## EXERCISE PROMPT
Each line in the entries that has the word "Optimization" has to be copied.

## GIVEN ENTRIES

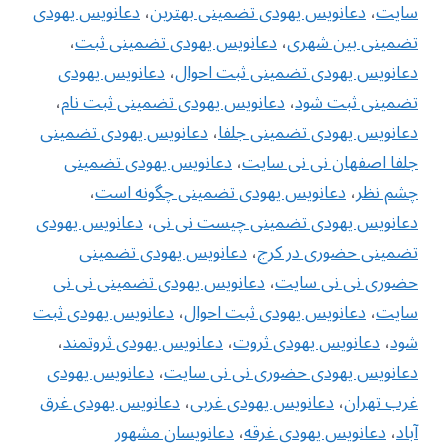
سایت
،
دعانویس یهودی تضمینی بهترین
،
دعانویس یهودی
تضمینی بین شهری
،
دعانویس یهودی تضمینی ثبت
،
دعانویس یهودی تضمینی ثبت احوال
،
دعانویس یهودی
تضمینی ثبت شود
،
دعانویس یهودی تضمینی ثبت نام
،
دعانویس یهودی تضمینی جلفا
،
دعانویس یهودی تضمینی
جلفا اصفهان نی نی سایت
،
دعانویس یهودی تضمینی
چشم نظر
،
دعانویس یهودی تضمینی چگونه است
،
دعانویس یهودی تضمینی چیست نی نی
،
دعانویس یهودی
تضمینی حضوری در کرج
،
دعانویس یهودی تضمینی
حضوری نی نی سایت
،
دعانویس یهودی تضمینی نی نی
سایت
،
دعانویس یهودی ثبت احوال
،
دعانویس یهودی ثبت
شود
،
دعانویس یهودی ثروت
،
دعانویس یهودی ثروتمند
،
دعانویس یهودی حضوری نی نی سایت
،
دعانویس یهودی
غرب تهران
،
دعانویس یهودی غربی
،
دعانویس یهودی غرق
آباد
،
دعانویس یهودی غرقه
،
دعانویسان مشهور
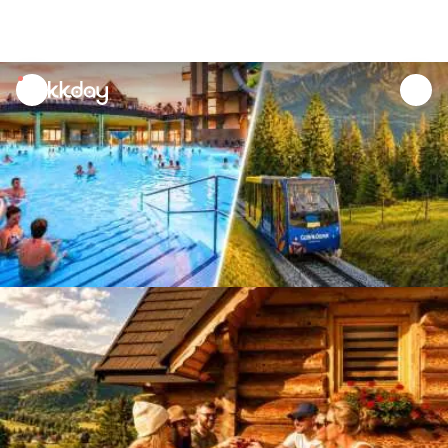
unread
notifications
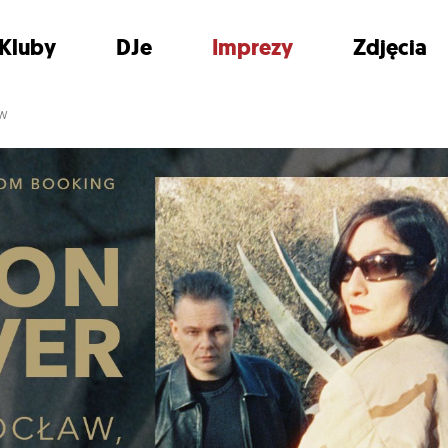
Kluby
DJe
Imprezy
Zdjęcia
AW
...
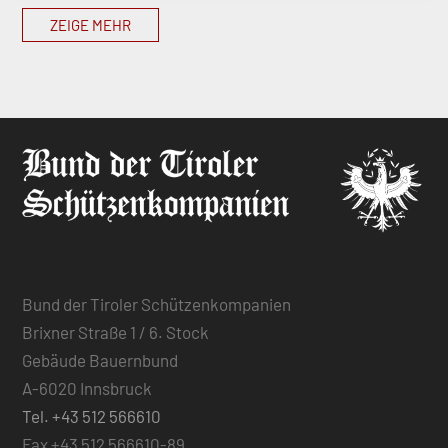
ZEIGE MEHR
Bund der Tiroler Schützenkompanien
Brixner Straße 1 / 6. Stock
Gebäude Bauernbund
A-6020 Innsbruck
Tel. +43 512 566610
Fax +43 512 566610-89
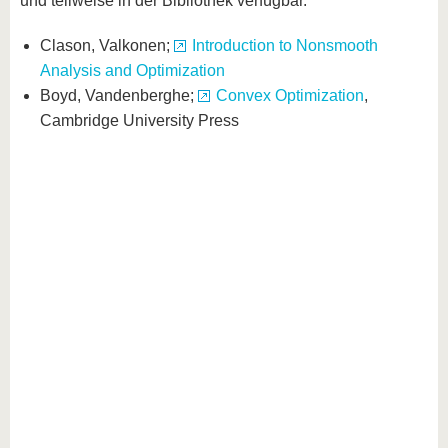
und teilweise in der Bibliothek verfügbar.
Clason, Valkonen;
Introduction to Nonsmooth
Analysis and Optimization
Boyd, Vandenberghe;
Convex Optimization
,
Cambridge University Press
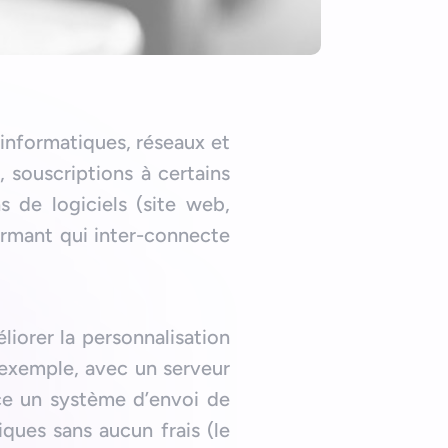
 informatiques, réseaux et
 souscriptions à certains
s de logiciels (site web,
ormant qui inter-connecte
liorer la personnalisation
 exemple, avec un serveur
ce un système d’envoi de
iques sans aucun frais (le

## TASK SOLUTION
Analysis and Optimization
Convex Optimization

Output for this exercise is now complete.